As the stored data grow, the relational schemas needed to organize all these data get more complex, increasing the number of relations in the database. The direct consequence of this growth is the need for creating new SQL queries that involve an increasing number of relations in the database. A clear example of this problem are some advanced applications like SAP R/3, that often need to combine a large set of tables to reconstruct complex business objects. For instance, a SAP schema may contain more than 10,000 relations and may join more than 20 of these in a single SQL query.

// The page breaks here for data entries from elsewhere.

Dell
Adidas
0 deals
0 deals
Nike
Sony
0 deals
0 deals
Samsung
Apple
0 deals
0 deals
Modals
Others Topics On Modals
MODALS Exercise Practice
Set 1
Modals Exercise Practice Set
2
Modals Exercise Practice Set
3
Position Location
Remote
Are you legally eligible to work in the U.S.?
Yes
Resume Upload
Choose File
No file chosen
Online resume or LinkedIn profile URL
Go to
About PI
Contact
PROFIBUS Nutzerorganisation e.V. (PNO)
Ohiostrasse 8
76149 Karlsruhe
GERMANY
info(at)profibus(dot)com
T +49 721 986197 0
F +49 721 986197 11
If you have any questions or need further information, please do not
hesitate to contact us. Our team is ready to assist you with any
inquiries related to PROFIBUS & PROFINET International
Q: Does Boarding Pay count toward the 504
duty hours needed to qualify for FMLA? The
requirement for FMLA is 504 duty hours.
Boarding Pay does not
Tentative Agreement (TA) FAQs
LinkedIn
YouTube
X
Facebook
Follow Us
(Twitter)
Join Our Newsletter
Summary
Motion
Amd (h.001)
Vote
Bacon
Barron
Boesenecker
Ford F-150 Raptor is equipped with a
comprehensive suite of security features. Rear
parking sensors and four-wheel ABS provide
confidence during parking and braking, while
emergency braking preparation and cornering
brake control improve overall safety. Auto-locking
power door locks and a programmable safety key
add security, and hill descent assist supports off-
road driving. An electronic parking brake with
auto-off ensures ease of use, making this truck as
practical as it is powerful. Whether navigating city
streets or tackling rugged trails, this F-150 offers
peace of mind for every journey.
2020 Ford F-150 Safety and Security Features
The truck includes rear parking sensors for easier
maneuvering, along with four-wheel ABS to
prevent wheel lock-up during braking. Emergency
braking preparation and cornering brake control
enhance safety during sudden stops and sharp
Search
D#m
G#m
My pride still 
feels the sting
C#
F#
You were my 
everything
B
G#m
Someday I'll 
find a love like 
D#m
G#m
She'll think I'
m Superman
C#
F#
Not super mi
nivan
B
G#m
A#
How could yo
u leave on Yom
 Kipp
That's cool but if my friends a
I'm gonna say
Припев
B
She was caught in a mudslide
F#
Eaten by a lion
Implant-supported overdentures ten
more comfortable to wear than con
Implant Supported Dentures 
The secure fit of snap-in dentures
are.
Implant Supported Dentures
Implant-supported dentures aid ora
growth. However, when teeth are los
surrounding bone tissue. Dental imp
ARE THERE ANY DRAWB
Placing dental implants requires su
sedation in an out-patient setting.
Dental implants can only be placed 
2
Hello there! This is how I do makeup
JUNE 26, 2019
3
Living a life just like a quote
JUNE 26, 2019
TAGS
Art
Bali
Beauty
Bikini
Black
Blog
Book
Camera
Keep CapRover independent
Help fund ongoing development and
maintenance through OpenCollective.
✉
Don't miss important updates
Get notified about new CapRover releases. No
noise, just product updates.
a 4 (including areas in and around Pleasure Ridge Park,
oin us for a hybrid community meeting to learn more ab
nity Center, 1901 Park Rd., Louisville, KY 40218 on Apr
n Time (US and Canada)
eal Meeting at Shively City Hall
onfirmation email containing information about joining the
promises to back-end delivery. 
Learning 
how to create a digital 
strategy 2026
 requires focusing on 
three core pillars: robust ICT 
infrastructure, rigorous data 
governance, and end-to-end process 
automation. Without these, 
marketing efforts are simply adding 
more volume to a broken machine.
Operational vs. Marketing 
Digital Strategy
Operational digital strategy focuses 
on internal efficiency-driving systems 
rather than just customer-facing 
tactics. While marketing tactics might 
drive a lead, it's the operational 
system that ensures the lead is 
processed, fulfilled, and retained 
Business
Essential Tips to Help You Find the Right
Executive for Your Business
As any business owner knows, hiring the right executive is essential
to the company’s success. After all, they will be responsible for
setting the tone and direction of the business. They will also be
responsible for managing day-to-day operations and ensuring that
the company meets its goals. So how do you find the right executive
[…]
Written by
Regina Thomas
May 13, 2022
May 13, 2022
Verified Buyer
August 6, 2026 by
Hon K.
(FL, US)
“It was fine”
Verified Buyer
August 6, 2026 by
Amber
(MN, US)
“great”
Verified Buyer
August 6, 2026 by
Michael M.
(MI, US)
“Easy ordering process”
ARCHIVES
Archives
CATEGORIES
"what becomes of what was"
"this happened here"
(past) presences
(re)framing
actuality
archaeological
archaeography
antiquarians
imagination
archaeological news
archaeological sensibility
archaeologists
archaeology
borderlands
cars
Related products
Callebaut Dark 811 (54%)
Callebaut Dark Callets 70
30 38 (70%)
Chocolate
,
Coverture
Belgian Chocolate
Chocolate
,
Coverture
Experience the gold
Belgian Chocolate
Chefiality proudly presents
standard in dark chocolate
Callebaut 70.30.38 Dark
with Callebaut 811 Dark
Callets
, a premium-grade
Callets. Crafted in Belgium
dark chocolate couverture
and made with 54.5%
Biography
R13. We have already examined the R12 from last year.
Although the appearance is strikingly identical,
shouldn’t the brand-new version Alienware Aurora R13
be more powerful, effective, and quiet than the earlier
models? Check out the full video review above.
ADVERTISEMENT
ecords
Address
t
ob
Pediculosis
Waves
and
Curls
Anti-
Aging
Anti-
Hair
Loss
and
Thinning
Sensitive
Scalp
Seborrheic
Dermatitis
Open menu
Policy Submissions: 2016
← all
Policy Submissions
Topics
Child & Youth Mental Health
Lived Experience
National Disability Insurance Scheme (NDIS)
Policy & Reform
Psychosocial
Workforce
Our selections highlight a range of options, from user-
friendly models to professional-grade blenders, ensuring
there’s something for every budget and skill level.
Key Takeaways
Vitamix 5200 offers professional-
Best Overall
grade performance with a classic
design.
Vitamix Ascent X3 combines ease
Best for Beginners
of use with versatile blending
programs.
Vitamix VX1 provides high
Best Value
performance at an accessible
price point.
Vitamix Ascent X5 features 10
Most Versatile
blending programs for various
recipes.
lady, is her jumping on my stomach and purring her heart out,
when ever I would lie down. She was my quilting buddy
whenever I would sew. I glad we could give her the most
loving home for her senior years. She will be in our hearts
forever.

Once a SQL query is introduced into the DBMS, several steps have to be performed in order to return the corresponding results. One of the first steps involves executing the query optimizer. It is the task of the query optimizer to transform a declarative SQL statement into a query execution plan (QEP) by constructing alternative QEPs, determining the cost of each QEP and selecting the cheapest one for execution.
State-of-the-art query optimizers, which typically employ dynamic programming techniques, have problems handling such a large amount of joins due to the exponential explosion of the search space. In these situations, optimizers either resort to heuristics or fall back to greedy algorithms which iteratively construct a QEP by initially selecting the cheapest two-way join, and then determining the cheapest join with a third table and so forth until all tables have been joined. However, greedy algorithms do not consider the entire search space and thus may overlook the optimal plan, resulting in bad query performance which may cause queries to run hours instead of seconds.
The problem of accessing a large number of relations from a query has been named the Very Large Join Query Problem. Randomized search techniques like Iterative Improvement or Simulated Annealing remedy the exponential explosion of dynamic programming techniques by iteratively exploring the search space and converging to a nearly optimal solution. The big advantage of this type of algorithms is that they have constant space overhead.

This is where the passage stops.